Saved data entries
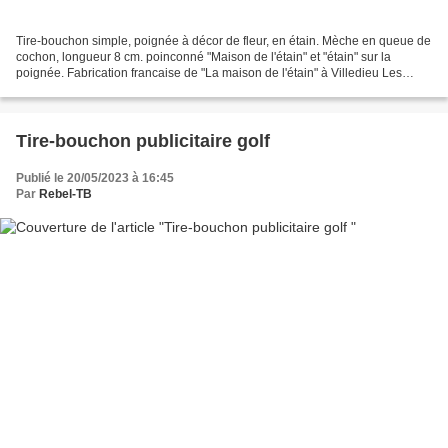
Tire-bouchon simple, poignée à décor de fleur, en étain. Mèche en queue de
cochon, longueur 8 cm. poinconné "Maison de l'étain" et "étain" sur la
poignée. Fabrication francaise de "La maison de l'étain" à Villedieu Les
Poêles, années 1960-70. Merci à...
Tire-bouchon publicitaire golf
Publié le 20/05/2023 à 16:45
Par
Rebel-TB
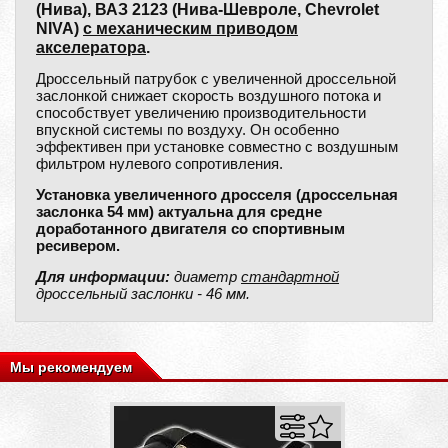
(Нива), ВАЗ 2123 (Нива-Шевроле, Chevrolet
NIVA)
с механическим приводом
акселератора
.
Дроссельный патрубок с увеличенной дроссельной
заслонкой снижает скорость воздушного потока и
способствует увеличению производительности
впускной системы по воздуху. Он особенно
эффективен при установке совместно с воздушным
фильтром нулевого сопротивления.
Установка увеличенного дросселя (дроссельная
заслонка 54 мм) актуальна для средне
доработанного двигателя со спортивным
ресивером.
Для информации:
диаметр
стандартной
дроссельный заслонки - 46 мм.
Мы рекомендуем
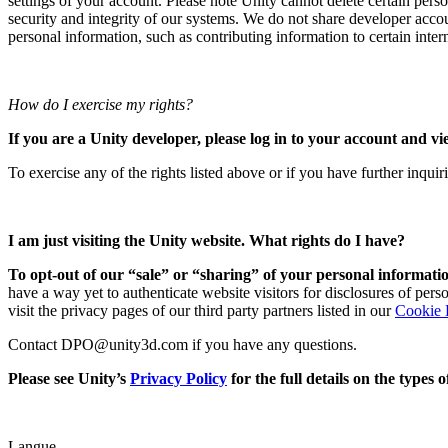
settings of your account. Please note Unity cannot delete certain perso
security and integrity of our systems. We do not share developer acco
personal information, such as contributing information to certain interna
How do I exercise my rights?
If you are a Unity developer, please log in to your account and vi
To exercise any of the rights listed above or if you have further inqui
I am just visiting the Unity website. What rights do I have?
To opt-out of our “sale” or “sharing” of your personal informatio
have a way yet to authenticate website visitors for disclosures of per
visit the privacy pages of our third party partners listed in our
Cookie 
Contact DPO@unity3d.com if you have any questions.
Please see Unity’s
Privacy Policy
for the full details on the types
Langue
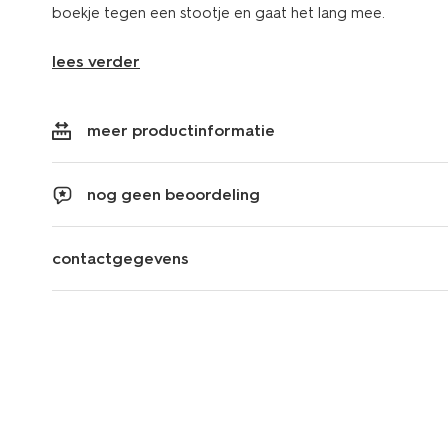
boekje tegen een stootje en gaat het lang mee.
lees verder
meer productinformatie
nog geen beoordeling
contactgegevens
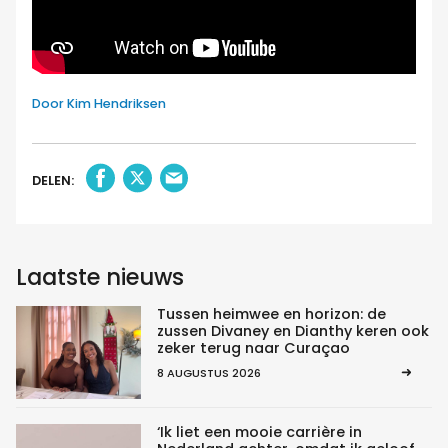
Door Kim Hendriksen
DELEN:
Laatste nieuws
Tussen heimwee en horizon: de
zussen Divaney en Dianthy keren ook
zeker terug naar Curaçao
8 AUGUSTUS 2026
‘Ik liet een mooie carrière in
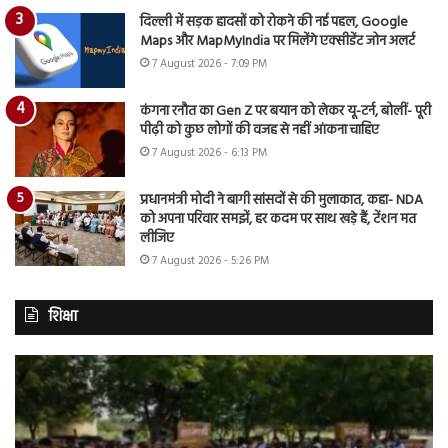
दिल्ली में सड़क हादसों को रोकने की नई पहल, Google
Maps और MapMyIndia पर मिलेंगे एक्सीडेंट जोन अलर्ट
7 August 2026 - 7:09 PM
कंगना रनौत का Gen Z पर बयान को लेकर यू-टर्न, बोलीं- पूरी
पीढ़ी को कुछ लोगों की वजह से नहीं आंकना चाहिए
7 August 2026 - 6:13 PM
प्रधानमंत्री मोदी ने बागी सांसदों से की मुलाकात, कहा- NDA
को अपना परिवार समझें, हर कदम पर साथ खड़े हैं, टेंशन मत
लीजिए
7 August 2026 - 5:26 PM
शिक्षा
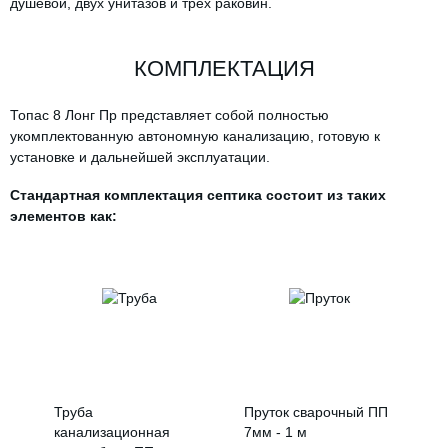
душевой, двух унитазов и трех раковин.
КОМПЛЕКТАЦИЯ
Топас 8 Лонг Пр представляет собой полностью
укомплектованную автономную канализацию, готовую к
установке и дальнейшей эксплуатации.
Стандартная комплектация септика состоит из таких
элементов как:
Труба
Пруток сварочный ПП
канализационная
7мм - 1 м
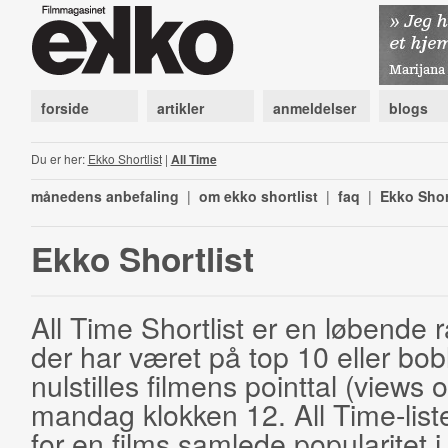
forside
artikler
anmeldelser
blogs
Du er her:
Ekko Shortlist
|
All Time
månedens anbefaling
|
om ekko shortlist
|
faq
|
Ekko Shor
Ekko Shortlist
All Time Shortlist er en løbende ra
der har været på top 10 eller bobl
nulstilles filmens pointtal (views 
mandag klokken 12. All Time-list
for en films samlede popularitet i 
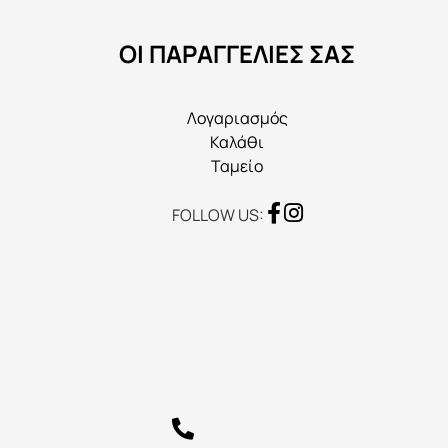
να
ΟΙ ΠΑΡΑΓΓΕΛΙΕΣ ΣΑΣ
επιλεγούν
στη
σελίδα
Λογαριασμός
του
Καλάθι
προϊόντος
Ταμείο
FOLLOW US:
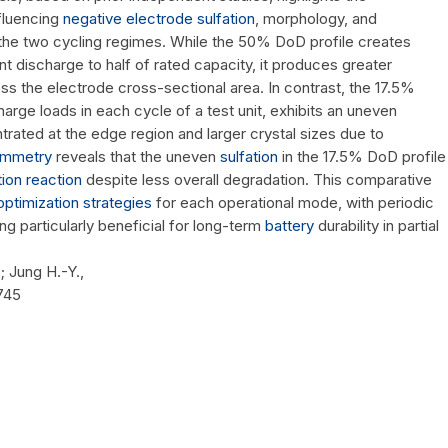
fluencing
negative electrode
sulfation
, morphology, and
he two cycling regimes. While the 50% DoD profile creates
t discharge to half of rated capacity, it produces greater
oss the electrode cross-sectional area. In contrast, the 17.5%
arge loads in each cycle of a test unit, exhibits an uneven
trated at the edge region and larger crystal sizes due to
tammetry
reveals that the uneven
sulfation
in the 17.5% DoD profile
ion reaction
despite less overall degradation. This comparative
optimization strategies
for each operational mode, with periodic
g particularly beneficial for long-term
battery
durability in partial
; Jung H.-Y.,
6745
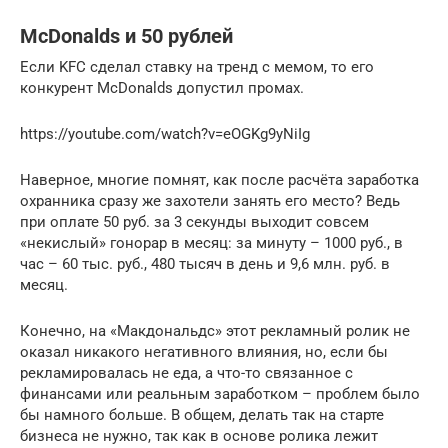
McDonalds и 50 рублей
Если KFC сделал ставку на тренд с мемом, то его
конкурент McDonalds допустил промах.
https://youtube.com/watch?v=eOGKg9yNiIg
Наверное, многие помнят, как после расчёта заработка
охранника сразу же захотели занять его место? Ведь
при оплате 50 руб. за 3 секунды выходит совсем
«некислый» гонорар в месяц: за минуту – 1000 руб., в
час – 60 тыс. руб., 480 тысяч в день и 9,6 млн. руб. в
месяц.
Конечно, на «Макдональдс» этот рекламный ролик не
оказал никакого негативного влияния, но, если бы
рекламировалась не еда, а что-то связанное с
финансами или реальным заработком – проблем было
бы намного больше. В общем, делать так на старте
бизнеса не нужно, так как в основе ролика лежит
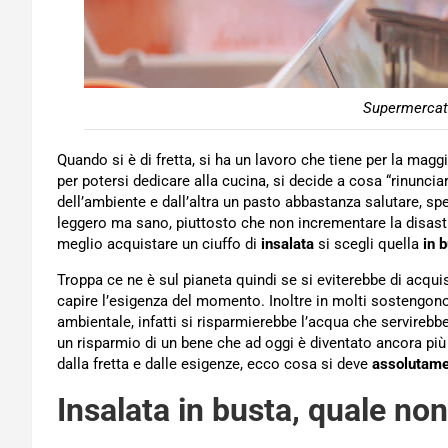
Supermercat
Quando si è di fretta, si ha un lavoro che tiene per la maggi
per potersi dedicare alla cucina, si decide a cosa “rinuncia
dell’ambiente e dall’altra un pasto abbastanza salutare, spe
leggero ma sano, piuttosto che non incrementare la disast
meglio acquistare un ciuffo di
insalata
si scegli quella
in b
Troppa ce ne è sul pianeta quindi se si eviterebbe di acqui
capire l’esigenza del momento. Inoltre in molti sostengono
ambientale, infatti si risparmierebbe l’acqua che servirebbe p
un risparmio di un bene che ad oggi è diventato ancora più 
dalla fretta e dalle esigenze, ecco cosa si deve
assolutame
Insalata in busta, quale non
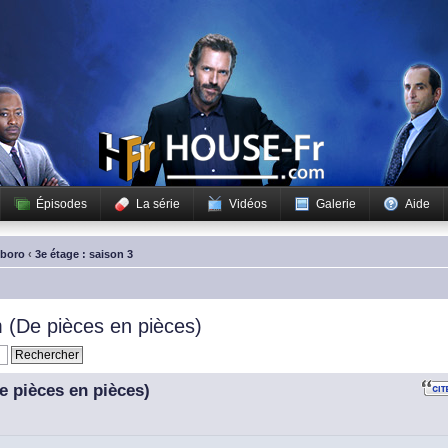
Épisodes
La série
Vidéos
Galerie
Aide
sboro
‹
3e étage : saison 3
(De pièces en pièces)
 pièces en pièces)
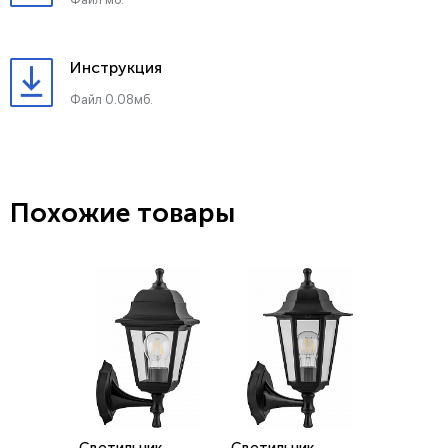
Инструкция
Файл 0.08мб.
Похожие товары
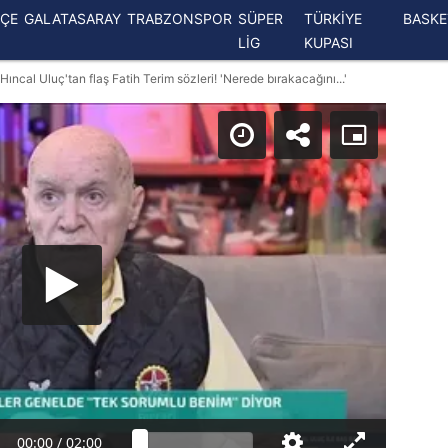
ÇE
GALATASARAY
TRABZONSPOR
SÜPER
TÜRKİYE
BASK
LİG
KUPASI
ıncal Uluç'tan flaş Fatih Terim sözleri! 'Nerede bırakacağını...'
00:00
/
02:00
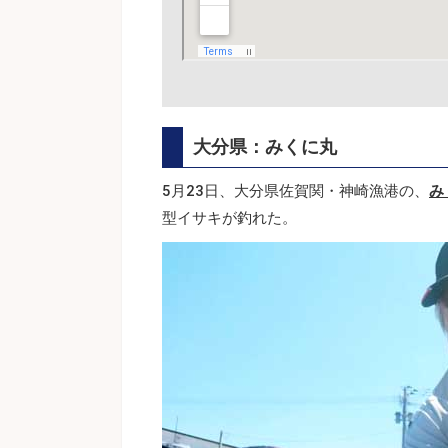
大分県：みくに丸
5月23日、大分県佐賀関・神崎漁港の、
み
型イサキが釣れた。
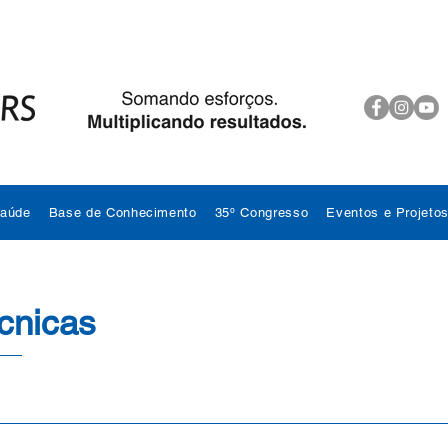
Saúde
Base de Conhecimento
35º Congresso
Eventos e Projeto
cnicas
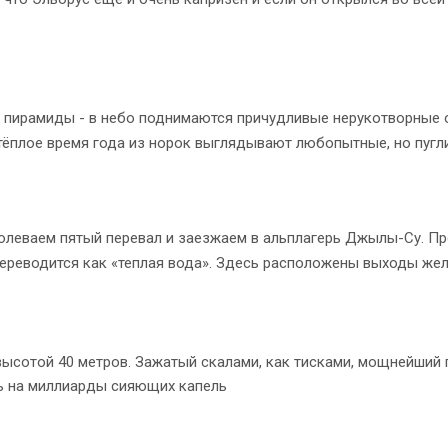
е пирамиды - в небо поднимаются причудливые нерукотворные 
 тёплое время года из норок выглядывают любопытные, но пуг
долеваем пятый перевал и заезжаем в альплагерь Джылы-Су. П
переводится как «теплая вода». Здесь расположены выходы же
высотой 40 метров. Зажатый скалами, как тисками, мощнейший
сь на миллиарды сияющих капель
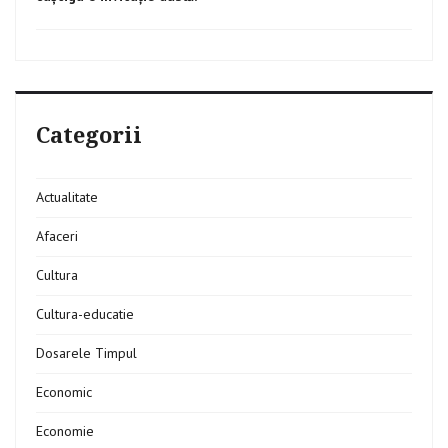
Categorii
Actualitate
Afaceri
Cultura
Cultura-educatie
Dosarele Timpul
Economic
Economie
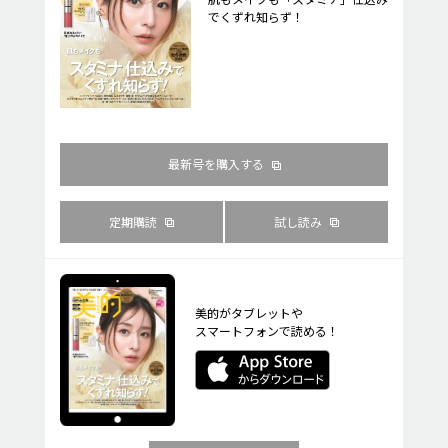
でくずれ知らず！
最新号を購入する
定期購読
試し読み
美的がタブレットや
スマートフォンで読める！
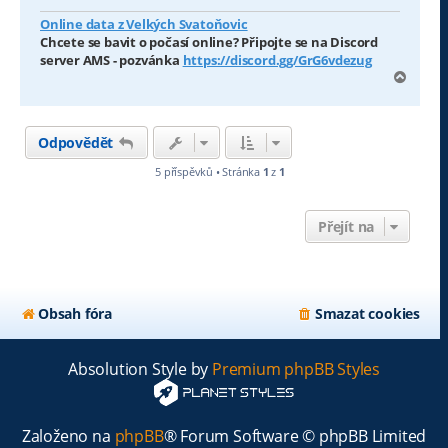
Online data z Velkých Svatoňovic
Chcete se bavit o počasí online? Připojte se na Discord
server AMS - pozvánka
https://discord.gg/GrG6vdezug
N
a
h
o
Odpovědět
r
u
5 příspěvků • Stránka
1
z
1
Přejít na
Obsah fóra
Smazat cookies
Absolution Style by
Premium phpBB Styles
Založeno na
phpBB
® Forum Software © phpBB Limited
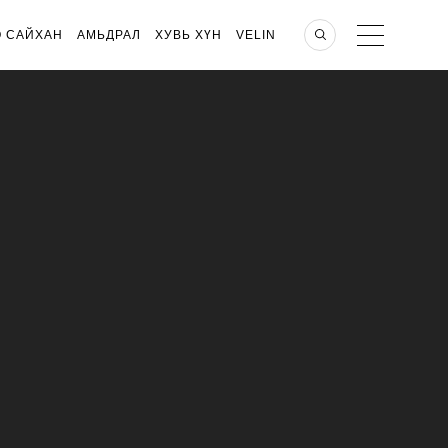
О САЙХАН
АМЬДРАЛ
ХУВЬ ХҮН
VELIN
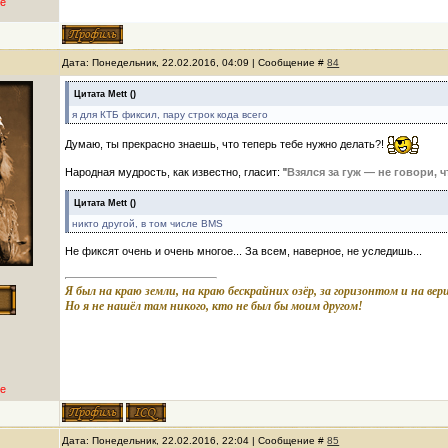
е
Дата: Понедельник, 22.02.2016, 04:09 | Сообщение #
84
Цитата
Mett
(
)
я для КТБ фиксил, пару строк кода всего
Думаю, ты прекрасно знаешь, что теперь тебе нужно делать?!
Народная мудрость, как известно, гласит: "
Взялся за гуж — не говори, ч
Цитата
Mett
(
)
никто другой, в том числе BMS
Не фиксят очень и очень многое... За всем, наверное, не уследишь...
Я был на краю земли, на краю бескрайних озёр, за горизонтом и на ве
Но я не нашёл там никого, кто не был бы моим другом!
е
Дата: Понедельник, 22.02.2016, 22:04 | Сообщение #
85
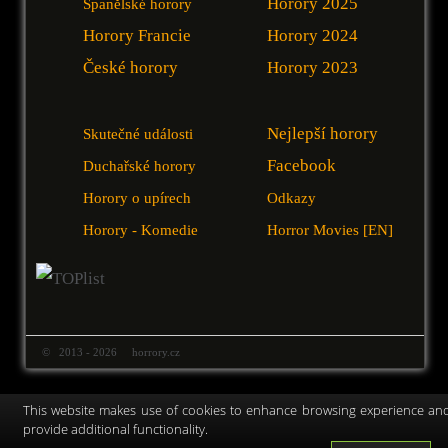
Horory 2025
Španělské horory
Horory Francie
Horory 2024
České horory
Horory 2023
Nejlepší horory
Skutečné události
Facebook
Duchařské horory
Horory o upírech
Odkazy
Horory - Komedie
Horror Movies [EN]
© 2013 - 2026 horrory.cz
This website makes use of cookies to enhance browsing experience an
provide additional functionality.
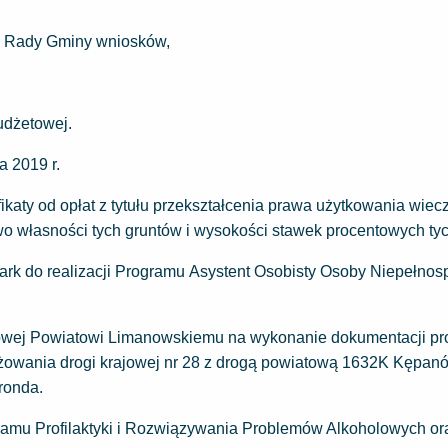
e Rady Gminy wniosków,
udżetowej.
 2019 r.
katy od opłat z tytułu przekształcenia prawa użytkowania wiec
własności tych gruntów i wysokości stawek procentowych tych
rk do realizacji Programu Asystent Osobisty Osoby Niepełnos
sowej Powiatowi Limanowskiemu na wykonanie dokumentacji pr
yżowania drogi krajowej nr 28 z drogą powiatową 1632K Kępan
ronda.
amu Profilaktyki i Rozwiązywania Problemów Alkoholowych or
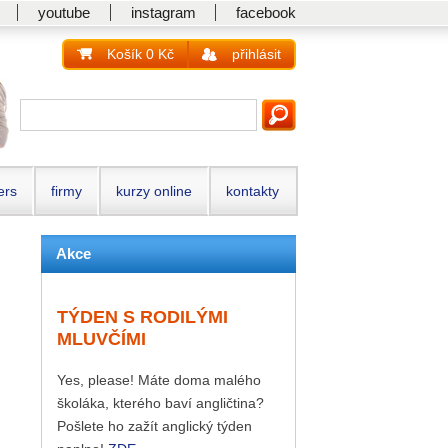
youtube
instagram
facebook
Košík 0 Kč
přihlásit
ers
firmy
kurzy online
kontakty
Akce
TÝDEN S RODILÝMI
MLUVČÍMI
Yes, please! Máte doma malého
školáka, kterého baví angličtina?
Pošlete ho zažít anglický týden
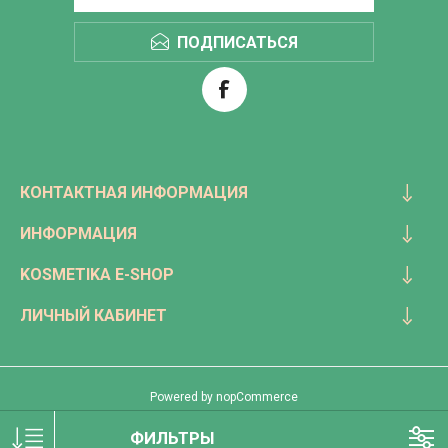
ПОДПИСАТЬСЯ
КОНТАКТНАЯ ИНФОРМАЦИЯ
ИНФОРМАЦИЯ
KOSMETIKA E-SHOP
ЛИЧНЫЙ КАБИНЕТ
Powered by
nopCommerce
Copyright © 2026 Kosmetika. Все права защищены.
ФИЛЬТРЫ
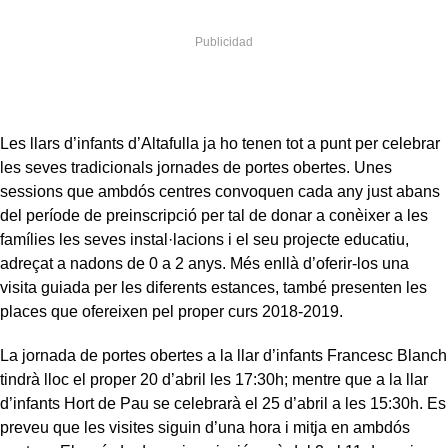
Les llars d’infants d’Altafulla ja ho tenen tot a punt per celebrar
les seves tradicionals jornades de portes obertes. Unes
sessions que ambdós centres convoquen cada any just abans
del període de preinscripció per tal de donar a conèixer a les
famílies les seves instal·lacions i el seu projecte educatiu,
adreçat a nadons de 0 a 2 anys. Més enllà d’oferir-los una
visita guiada per les diferents estances, també presenten les
places que ofereixen pel proper curs 2018-2019.
La jornada de portes obertes a la llar d’infants Francesc Blanch
tindrà lloc el proper 20 d’abril les 17:30h; mentre que a la llar
d’infants Hort de Pau se celebrarà el 25 d’abril a les 15:30h. Es
preveu que les visites siguin d’una hora i mitja en ambdós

▶ _EXERCISE DESCRIPTION_
Once you have identified the lines above that contain "listed", copy each of them.

▶ _ANSWER BOX_
To exercise any of the rights listed above or if you have further inqui
visit the privacy pages of our third party partners listed in our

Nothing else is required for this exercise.